Effect of Carrier Protein Priming on Antibody Responses to Haemophilus influenzae Type b Conjugate Vaccines in Infants

Author Affiliations

From the Division of Infectious Diseases, Edward Mallinckrodt Department of Pediatrics, Washington University School of Medicine, St Louis, Mo (Dr Granoff); the National Immunization Program, Centers for Disease Control and Prevention, Atlanta, Ga (Dr Holmes); the National Institute of Allergy and Infectious Diseases Vaccine Evaluation Unit, Departments of Pediatrics and Medicine, St Louis (Mo) University School of Medicine (Drs Belshe and Anderson); the Acute Disease Epidemiology Section, Minnesota Department of Health, Minneapolis (Dr Osterholm); and the Wayzata (Minn) Children's Clinic (Dr McHugh). Dr Granoff is executive director of Biocene Clinical Research, Chiron Corporation, Emeryville, Calif, and research scientist at Children's Hospital Oakland (Calif) Research Institute.

JAMA. 1994;272(14):1116-1121. doi:10.1001/jama.1994.03520140046036

Objective.  —To assess the effect of priming with diphtheria and tetanus toxoid vaccine (DT) at 1 month of age on the anticapsular polyribosylribitol phosphate (PRP) antibody responses of infants vaccinated with Haemophilus influenzae type b polysaccharide—tetanus toxoid conjugate (PRP-T) or PRP oligosaccharide— cross-reactive mutant diphtheria toxin conjugate (HbOC).

Design.  —Randomized controlled trial with serum samples assayed blindly.

Participants and Setting.  —Healthy infants enrolled in private pediatric practices; 94 (91%) of 103 infants had prevaccination and postvaccination serum samples available for analysis.

Interventions.  —Two groups received DT vaccination at 1 month of age and subsequent injections of PRP-T or HbOC conjugate vaccines at 2,4, and 6 months of age. The control groups were not vaccinated with DT but received PRP-T or HbOC at the same ages as the carrier-primed groups.

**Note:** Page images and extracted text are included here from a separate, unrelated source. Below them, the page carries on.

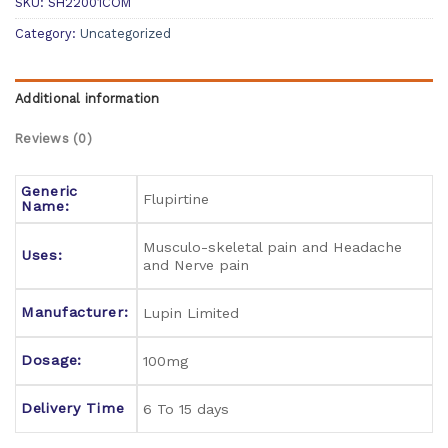
SKU:
SH22001COM
Category:
Uncategorized
Additional information
Reviews (0)
Generic
Flupirtine
Name:
Musculo-skeletal pain and Headache
Uses:
and Nerve pain
Manufacturer:
Lupin Limited
Dosage:
100mg
Delivery Time
6 To 15 days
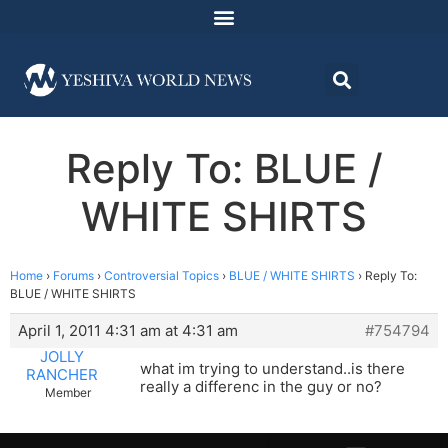
Reply To: BLUE /
WHITE SHIRTS
Home
›
Forums
›
Controversial Topics
›
BLUE / WHITE SHIRTS
›
Reply To:
BLUE / WHITE SHIRTS
April 1, 2011 4:31 am at 4:31 am
#754794
JOLLY
what im trying to understand..is there
RANCHER
really a differenc in the guy or no?
Member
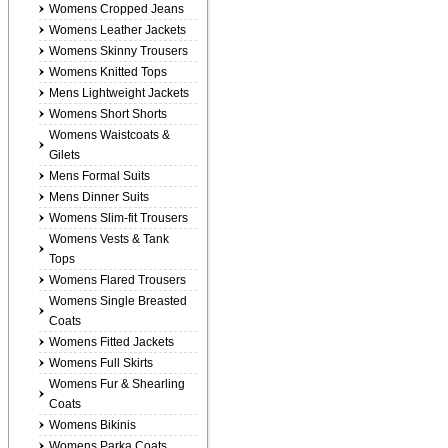
Womens Cropped Jeans
Womens Leather Jackets
Womens Skinny Trousers
Womens Knitted Tops
Mens Lightweight Jackets
Womens Short Shorts
Womens Waistcoats &
Gilets
Mens Formal Suits
Mens Dinner Suits
Womens Slim-fit Trousers
Womens Vests & Tank
Tops
Womens Flared Trousers
Womens Single Breasted
Coats
Womens Fitted Jackets
Womens Full Skirts
Womens Fur & Shearling
Coats
Womens Bikinis
Womens Parka Coats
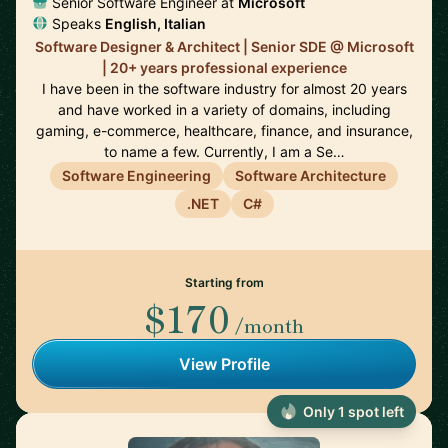
Senior Software Engineer at
Microsoft
Speaks
English, Italian
Software Designer & Architect | Senior SDE @ Microsoft
| 20+ years professional experience
I have been in the software industry for almost 20 years
and have worked in a variety of domains, including
gaming, e-commerce, healthcare, finance, and insurance,
to name a few. Currently, I am a Se…
Software Engineering
Software Architecture
.NET
C#
Starting from
$170
/month
View Profile
Only 1 spot left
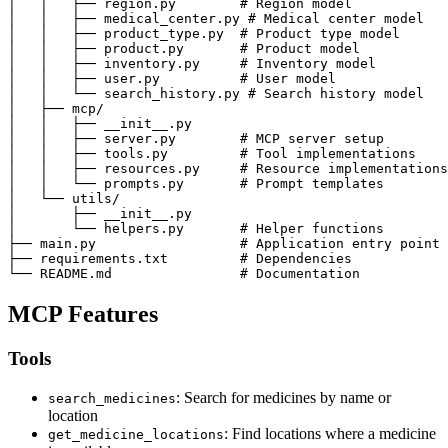
│   │   ├── region.py        # Region model

│   │   ├── medical_center.py # Medical center model

│   │   ├── product_type.py  # Product type model

│   │   ├── product.py       # Product model

│   │   ├── inventory.py     # Inventory model

│   │   ├── user.py          # User model

│   │   └── search_history.py # Search history model

│   ├── mcp/

│   │   ├── __init__.py

│   │   ├── server.py        # MCP server setup

│   │   ├── tools.py         # Tool implementations

│   │   ├── resources.py     # Resource implementations

│   │   └── prompts.py       # Prompt templates

│   └── utils/

│       ├── __init__.py

│       └── helpers.py       # Helper functions

├── main.py                  # Application entry point

├── requirements.txt         # Dependencies

└── README.md                # Documentation
MCP Features
Tools
: Search for medicines by name or
search_medicines
location
: Find locations where a medicine
get_medicine_locations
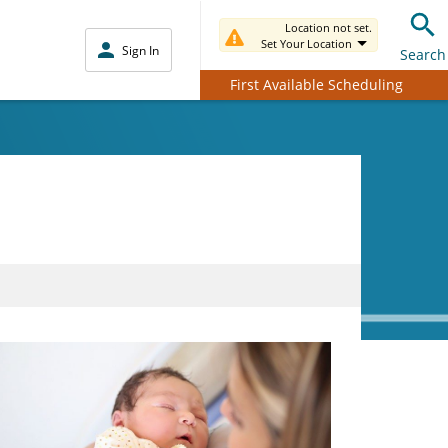
Location not set.
Set Your Location
Sign In
Search
First Available Scheduling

Infants in all groups were given a booster injection of unconjugated PRP at 12 months of age to assess induction of immunologic memory.

Main Outcome Measure.  —Concentrations of serum antibody to PRP.

Main Results.  —The DT-primed infants given PRP-T had twofold to threefold higher geometric mean anti-PRP antibody responses after one (P≤.01), two (P≤.01), or three (P=.06) doses of conjugate vaccine than the infants of the unprimed group. The primed infants also had threefold higher memory antibody responses to the booster PRP injection given at 12 months of age (concentration of 24.4 vs 8.4 μg/mL in infants not primed with DT; P<.01). The DT-primed infants given HbOC had twofold to threefold higher antibody responses after one (P=.07) or two (P<.01) doses of conjugate vaccine than the unprimed HbOC group, but there were no significant differences after the third dose of conjugate vaccine or after the PRP booster injection.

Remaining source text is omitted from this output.